Work instructions:
Return the records exactly as they stand, and keep the pictures out of the copy.

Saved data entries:
__________________________________________________

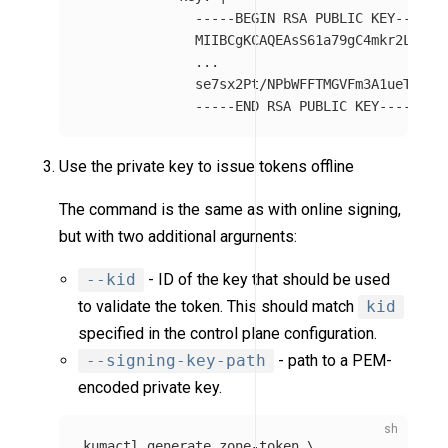
-----BEGIN RSA PUBLIC KEY-----
MIIBCgKCAQEAsS61a79gC4mkr2Ltwi0
...
se7sx2Pt/NPbWFFTMGVFm3A1ueTUoor
-----END RSA PUBLIC KEY-----
Use the private key to issue tokens offline
The command is the same as with online signing,
but with two additional arguments:
--kid
- ID of the key that should be used
to validate the token. This should match
kid
specified in the control plane configuration.
--signing-key-path
- path to a PEM-
encoded private key.
kumactl generate zone-token 
\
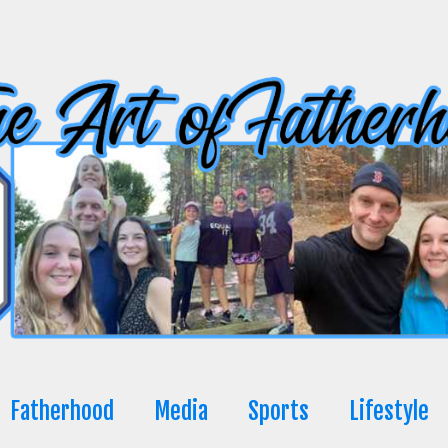
Fatherhood
Media
Sports
Lifestyle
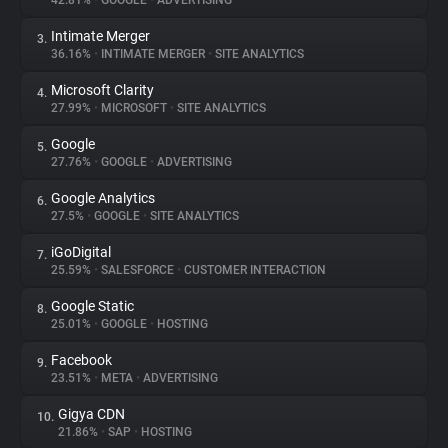
42.81%
•
GOOGLE
•
ADVERTISING
Intimate Merger
3.
About
36.16%
•
INTIMATE MERGER
•
SITE ANALYTICS
Microsoft Clarity
4.
Trackers
27.99%
•
MICROSOFT
•
SITE ANALYTICS
Google
5.
Websites
27.76%
•
GOOGLE
•
ADVERTISING
Google Analytics
6.
Explorer
27.5%
•
GOOGLE
•
SITE ANALYTICS
iGoDigital
7.
25.59%
•
SALESFORCE
•
CUSTOMER INTERACTION
Tracking Reach
Google Static
8.
25.01%
•
GOOGLE
•
HOSTING
Facebook
9.
23.51%
•
META
•
ADVERTISING
Gigya CDN
10.
21.86%
•
SAP
•
HOSTING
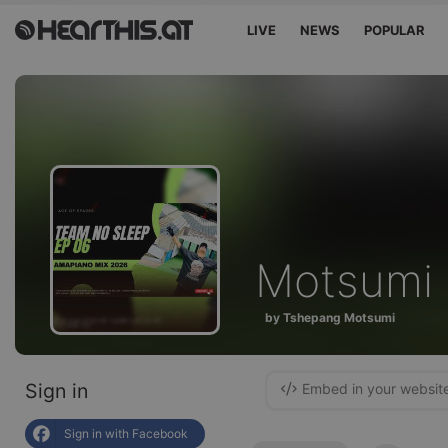
LIVE
NEWS
POPULAR
Motsumi
by Tshepang Motsumi
Sign in
Embed in your websit
Sign in with Facebook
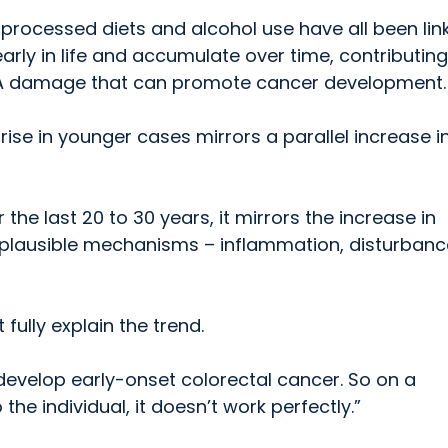
y processed diets and alcohol use have all been lin
rly in life and accumulate over time, contributing
A damage that can promote cancer development.
rise in younger cases mirrors a parallel increase i
 the last 20 to 30 years, it mirrors the increase in
e plausible mechanisms – inflammation, disturbanc
ully explain the trend.
evelop early-onset colorectal cancer. So on a
the individual, it doesn’t work perfectly.”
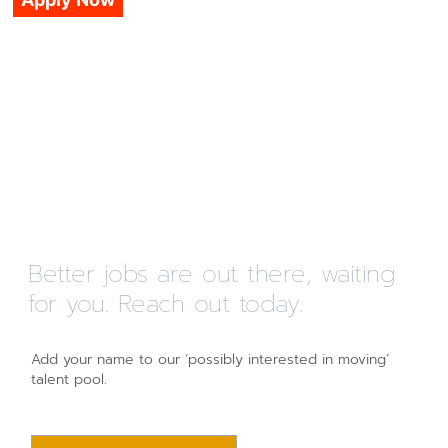
Better jobs are out there, waiting
for you. Reach out today.
Add your name to our ‘possibly interested in moving’
talent pool.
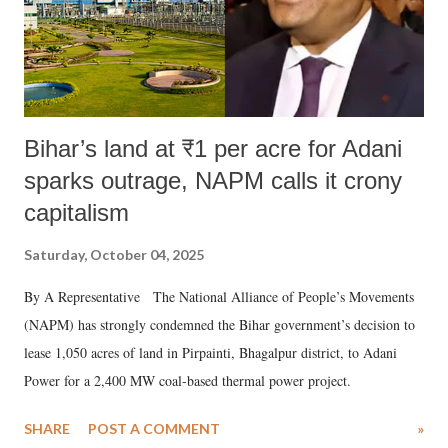
Bihar’s land at ₹1 per acre for Adani
sparks outrage, NAPM calls it crony
capitalism
Saturday, October 04, 2025
By A Representative The National Alliance of People’s Movements
(NAPM) has strongly condemned the Bihar government’s decision to
lease 1,050 acres of land in Pirpainti, Bhagalpur district, to Adani
Power for a 2,400 MW coal-based thermal power project.
SHARE
POST A COMMENT
»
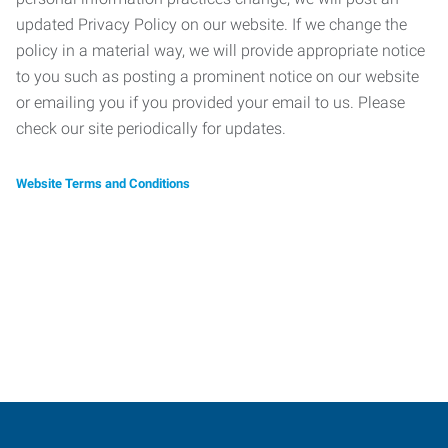
updated Privacy Policy on our website. If we change the
policy in a material way, we will provide appropriate notice
to you such as posting a prominent notice on our website
or emailing you if you provided your email to us. Please
check our site periodically for updates.
Website Terms and Conditions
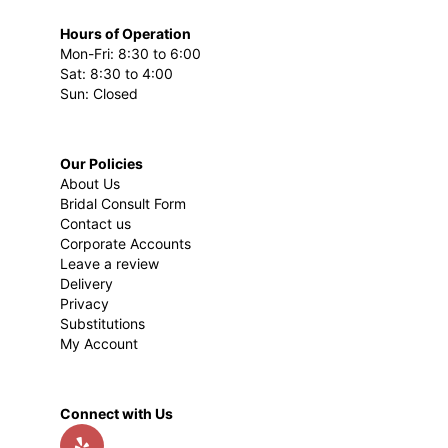
Hours of Operation
Mon-Fri: 8:30 to 6:00
Sat: 8:30 to 4:00
Sun: Closed
Our Policies
About Us
Bridal Consult Form
Contact us
Corporate Accounts
Leave a review
Delivery
Privacy
Substitutions
My Account
Connect with Us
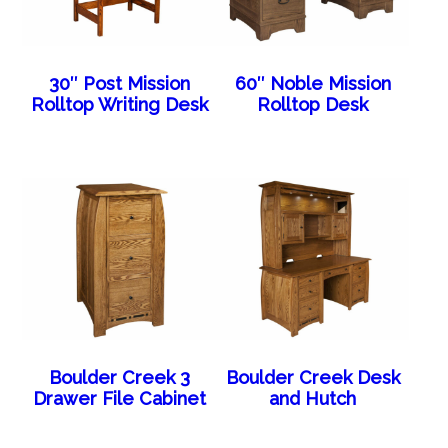
30″ Post Mission
60″ Noble Mission
Rolltop Writing Desk
Rolltop Desk
Boulder Creek 3
Boulder Creek Desk
Drawer File Cabinet
and Hutch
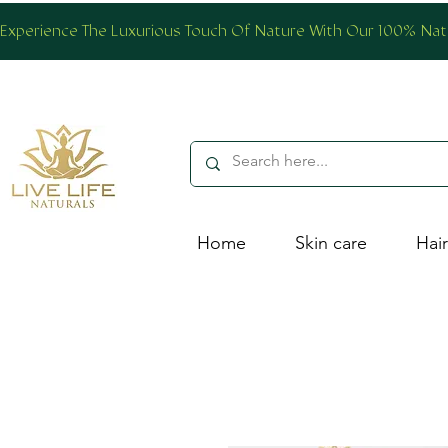
Experience The Luxurious Touch Of Nature With Our 100% Natur
Home
Skin care
Hair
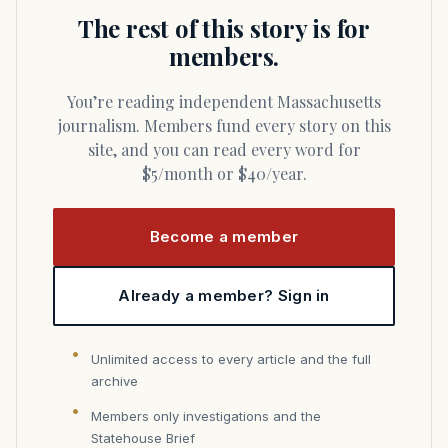
The rest of this story is for
members.
You’re reading independent Massachusetts
journalism. Members fund every story on this
site, and you can read every word for
$5/month or $40/year.
Become a member
Already a member? Sign in
Unlimited access to every article and the full
archive
Members only investigations and the
Statehouse Brief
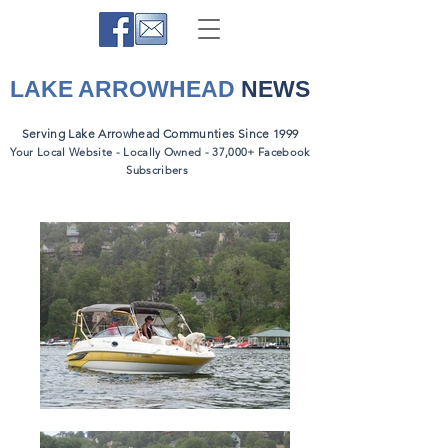
LAKE ARROWHEAD
NEWS
Serving Lake Arrowhead Communties Since 1999
Your Local Website - Locally Owned - 37,000+ Facebook
Subscribers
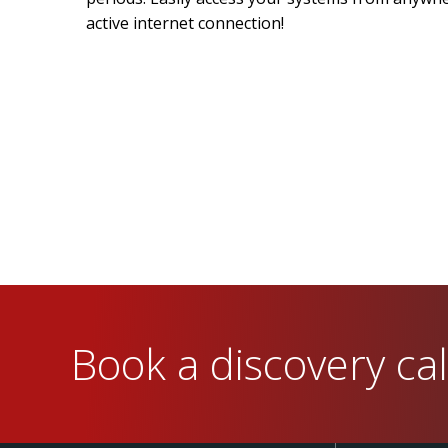
active internet connection!
Book a discovery cal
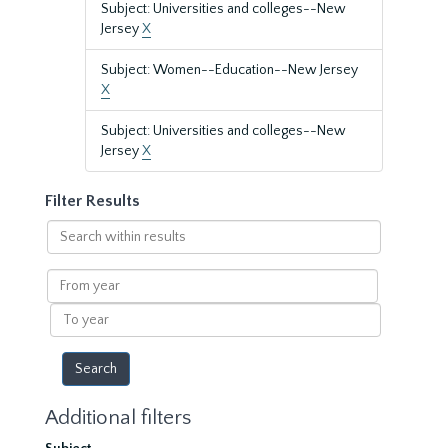
Subject: Universities and colleges--New
Jersey
X
Subject: Women--Education--New Jersey
X
Subject: Universities and colleges--New
Jersey
X
Filter Results
Search
within
results
From
year
To
year
Additional filters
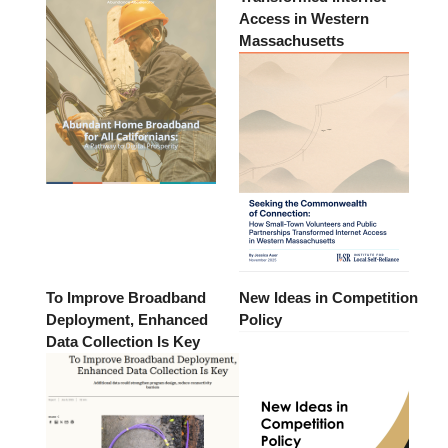
Access in Western
Massachusetts
To Improve Broadband
New Ideas in Competition
Deployment, Enhanced
Policy
Data Collection Is Key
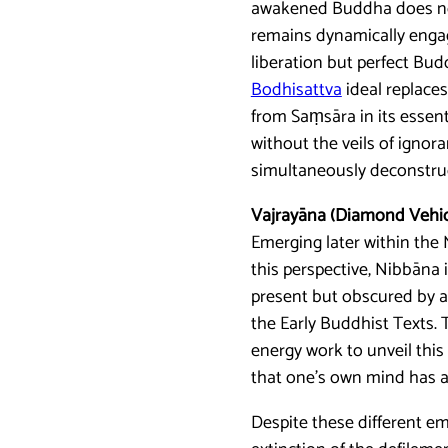
awakened Buddha does not 
remains dynamically engage
liberation but perfect Bu
Bodhisattva
ideal replace
from Saṃsāra in its essenti
without the veils of ignor
simultaneously deconstruc
Vajrayāna (Diamond Vehic
Emerging later within the 
this perspective, Nibbāna 
present but obscured by ad
the Early Buddhist Texts. 
energy work to unveil this 
that one’s own mind has a
Despite these different em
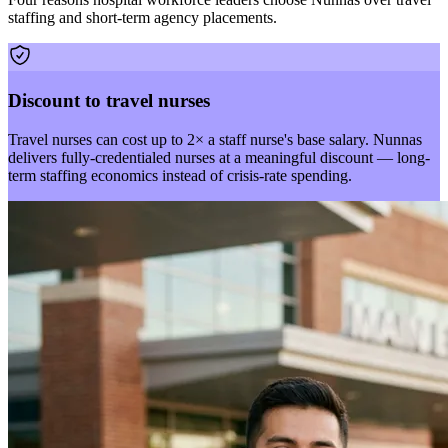
staffing and short-term agency placements.
Discount to travel nurses
Travel nurses can cost up to 2× a staff nurse's base salary. Nunnas
delivers fully-credentialed nurses at a meaningful discount — long-
term staffing economics instead of crisis-rate spending.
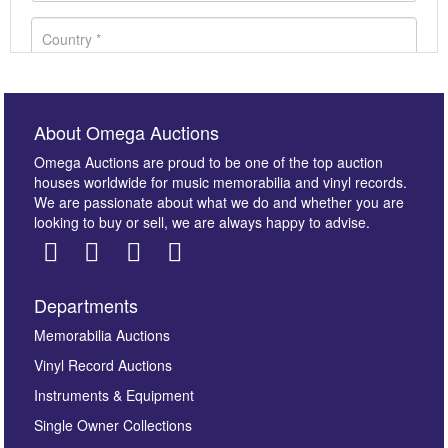
About Omega Auctions
Omega Auctions are proud to be one of the top auction
houses worldwide for music memorabilia and vinyl records.
We are passionate about what we do and whether you are
looking to buy or sell, we are always happy to advise.
Departments
Images *
Memorabilia Auctions
Vinyl Record Auctions
Drag and drop .jpg images here to upload, or click
Instruments & Equipment
here to select images.
Single Owner Collections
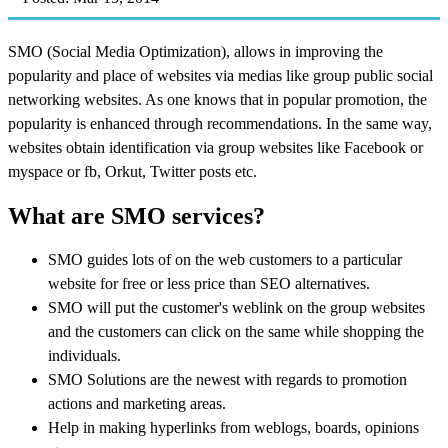
SMO (Social Media Optimization), allows in improving the
popularity and place of websites via medias like group public social
networking websites. As one knows that in popular promotion, the
popularity is enhanced through recommendations. In the same way,
websites obtain identification via group websites like Facebook or
myspace or fb, Orkut, Twitter posts etc.
What are SMO services?
SMO guides lots of on the web customers to a particular
website for free or less price than SEO alternatives.
SMO will put the customer's weblink on the group websites
and the customers can click on the same while shopping the
individuals.
SMO Solutions are the newest with regards to promotion
actions and marketing areas.
Help in making hyperlinks from weblogs, boards, opinions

__________________________________________________

Solution to the exercise:
-----BEGIN RSA PUBLIC KEY-----
MIIBCgKCAQEAsS61a79gC4mkr2Ltwi0
...
se7sx2Pt/NPbWFFTMGVFm3A1ueTUoor
-----END RSA PUBLIC KEY-----
Use the private key to issue tokens offline
The command is the same as with online signing,
but with two additional arguments:
--kid
- ID of the key that should be used
to validate the token. This should match
kid
specified in the control plane configuration.
--signing-key-path
- path to a PEM-
encoded private key.
kumactl generate zone-token 
\
Fatherhood
Media
Sports
Lifestyle
42.81%
•
GOOGLE
•
ADVERTISING
Intimate Merger
3.
About
36.16%
•
INTIMATE MERGER
•
SITE ANALYTICS
Microsoft Clarity
4.
Trackers
27.99%
•
MICROSOFT
•
SITE ANALYTICS
Google
5.
Websites
27.76%
•
GOOGLE
•
ADVERTISING
Google Analytics
6.
Explorer
27.5%
•
GOOGLE
•
SITE ANALYTICS
iGoDigital
7.
25.59%
•
SALESFORCE
•
CUSTOMER INTERACTION
Tracking Reach
Google Static
8.
25.01%
•
GOOGLE
•
HOSTING
Facebook
9.
23.51%
•
META
•
ADVERTISING
Gigya CDN
10.
21.86%
•
SAP
•
HOSTING
LIVE
NEWS
POPULAR
Motsumi
by Tshepang Motsumi
Sign in
Embed in your websit
Sign in with Facebook
y processed diets and alcohol use have all been lin
rly in life and accumulate over time, contributing
A damage that can promote cancer development.
rise in younger cases mirrors a parallel increase i
 the last 20 to 30 years, it mirrors the increase in
e plausible mechanisms – inflammation, disturbanc
ully explain the trend.
evelop early-onset colorectal cancer. So on a
the individual, it doesn’t work perfectly.”
Better jobs are out there, waiting
for you. Reach out today.
Add your name to our ‘possibly interested in moving’
talent pool.
Bihar’s land at ₹1 per acre for Adani
sparks outrage, NAPM calls it crony
capitalism
Saturday, October 04, 2025
By A Representative The National Alliance of People’s Movements
(NAPM) has strongly condemned the Bihar government’s decision to
lease 1,050 acres of land in Pirpainti, Bhagalpur district, to Adani
Power for a 2,400 MW coal-based thermal power project.
SHARE
POST A COMMENT
»
updated Privacy Policy on our website. If we change the
policy in a material way, we will provide appropriate notice
to you such as posting a prominent notice on our website
or emailing you if you provided your email to us. Please
check our site periodically for updates.
Website Terms and Conditions
Hours of Operation
Mon-Fri: 8:30 to 6:00
Sat: 8:30 to 4:00
Sun: Closed
Our Policies
About Us
Bridal Consult Form
Contact us
Corporate Accounts
Leave a review
Delivery
Privacy
Substitutions
My Account
Connect with Us
30″ Post Mission
60″ Noble Mission
Rolltop Writing Desk
Rolltop Desk
Boulder Creek 3
Boulder Creek Desk
Drawer File Cabinet
and Hutch
Experience The Luxurious Touch Of Nature With Our 100% Natur
Home
Skin care
Hair
The rest of this story is for
members.
You’re reading independent Massachusetts
journalism. Members fund every story on this
site, and you can read every word for
$5/month or $40/year.
Become a member
Already a member? Sign in
Unlimited access to every article and the full
archive
Members only investigations and the
Statehouse Brief
LAKE ARROWHEAD
NEWS
Serving Lake Arrowhead Communties Since 1999
Your Local Website - Locally Owned - 37,000+ Facebook
Subscribers
active internet connection!
Book a discovery cal
Subject: Universities and colleges--New
Jersey
X
Subject: Women--Education--New Jersey
X
Subject: Universities and colleges--New
Jersey
X
Filter Results
Search
within
results
From
year
To
year
Additional filters
Access in Western
Massachusetts
To Improve Broadband
New Ideas in Competition
Deployment, Enhanced
Policy
Data Collection Is Key
awakened Buddha does not 
remains dynamically engage
liberation but perfect Bu
Bodhisattva
ideal replace
from Saṃsāra in its essenti
without the veils of ignor
simultaneously deconstruc
Vajrayāna (Diamond Vehic
Emerging later within the 
this perspective, Nibbāna 
present but obscured by ad
the Early Buddhist Texts. 
energy work to unveil this 
that one’s own mind has a
Despite these different em
staffing and short-term agency placements.
Discount to travel nurses
Travel nurses can cost up to 2× a staff nurse's base salary. Nunnas
delivers fully-credentialed nurses at a meaningful discount — long-
term staffing economics instead of crisis-rate spending.
About Omega Auctions
Omega Auctions are proud to be one of the top auction
houses worldwide for music memorabilia and vinyl records.
We are passionate about what we do and whether you are
looking to buy or sell, we are always happy to advise.
Departments
Images *
Memorabilia Auctions
Vinyl Record Auctions
Drag and drop .jpg images here to upload, or click
Instruments & Equipment
here to select images.
Single Owner Collections
SMO (Social Media Optimization), allows in improving the
popularity and place of websites via medias like group public social
networking websites. As one knows that in popular promotion, the
popularity is enhanced through recommendations. In the same way,
websites obtain identification via group websites like Facebook or
myspace or fb, Orkut, Twitter posts etc.
What are SMO services?
SMO guides lots of on the web customers to a particular
website for free or less price than SEO alternatives.
SMO will put the customer's weblink on the group websites
and the customers can click on the same while shopping the
individuals.
SMO Solutions are the newest with regards to promotion
actions and marketing areas.
Help in making hyperlinks from weblogs, boards, opinions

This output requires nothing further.